◆ PROBLEM TO SOLVE
Each line below should be restated word for word.

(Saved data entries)
═══

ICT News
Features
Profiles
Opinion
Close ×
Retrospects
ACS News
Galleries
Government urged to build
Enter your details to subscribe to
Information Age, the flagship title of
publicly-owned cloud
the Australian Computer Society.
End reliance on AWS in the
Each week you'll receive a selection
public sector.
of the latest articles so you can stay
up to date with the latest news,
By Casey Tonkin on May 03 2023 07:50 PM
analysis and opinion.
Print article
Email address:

═══

◆ WRITTEN SOLUTION
ICT News
Features
Profiles
Opinion
Close ×
Retrospects
ACS News
Galleries
Government urged to build
Enter your details to subscribe to
Information Age, the flagship title of
publicly-owned cloud
the Australian Computer Society.
End reliance on AWS in the
Each week you'll receive a selection
public sector.
of the latest articles so you can stay
up to date with the latest news,
By Casey Tonkin on May 03 2023 07:50 PM
analysis and opinion.
Print article
Email address:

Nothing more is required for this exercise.